Allerta meteo nella Sicilia orientale: i sindaci chiudono le scuole. La Procura di Catania apre inchiesta su allagamenti


Pubblicato il 10 Marzo 2012

di iena allagata

Preoccupa l’allerta meteo che interesserà quest’oggi la Sicilia orientale per l’arrivo di un mini ciclone mediterraneo che dovrebbe portare venti con una potenza sino a 100km orari, nubigfragi a Catania, Siracusa, Ragusa e Messina, ma anche forti mareggiate in prossimità delle coste.

I sindaci delle maggiori città della Sicilia orientale hanno disposto, a titolo precauzionale, la chiusura delle scuole con ordinanza, e sono stato seguiti a ruota da numerosi altri primi cittadini dei rispettivi hinterland. Secondo la nota della Protezione civile esisterebbe un’elevata criticità in varie aree del nostro territorio interessate dal rischio idrogeologico, ed una moderata criticità in numerose altre.

Ieri la notizia dell’apertura di un fascicolo da parte della Procura della Repubblica di Catania, guidata da Giovanni Salvi, per i danni causati dal maltempo dell’altro ieri che ha messo in ginocchio soprattutto il Villaggio Santa Maria Goretti, l’area dell’Aeroporto di Fontanarossa e la Zona Industriale catanese. Il Villaggio si è ritrovato, in pochissimo tempo, sommerso dal fango. Ingenti i danni ad aziende e agricoltori.

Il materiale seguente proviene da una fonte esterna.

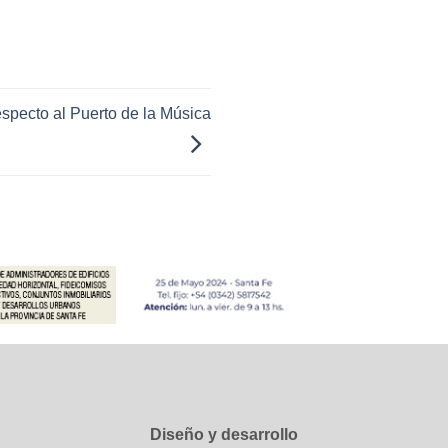
pecto al Puerto de la Música
Diseño y desarrollo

Il sindaco Raffaele Stancanelli, intervenuto nelle maggiori emittenti televisive locali, ha accolto con favore l’apertura dell’inchiesta da parte della Procura “così, una volta per tutte, si riuscirà a far chiarezza sulle reali e precise responsabilità di ognuno dei soggetti interessati”. Vedremo, per adesso ci permettiamo di ricordargli che a Catania basta un po’ di mal tempo per mettere in ginocchio una città, tra l’asfalto che se ne va a farsi benedire e i marciapiedi che vengono inondati dall’acqua impendendo di camminare tranquillamente a piedi con un ombrello. Certamente le responsabilità non saranno sue, ma forse è giunta l’ora di mettersi tutti assieme attorno ad un tavolo per affrontare concretamente i disagi di una città che un tempo era considerata la Milano dell’Etna mentre oggi vede penalizzate le sue aziende da un normale nubifragio, come se ne verificano tanti in altre città, senza lasciarsi alle spalle morti, feriti e danni al tessuto produttivo.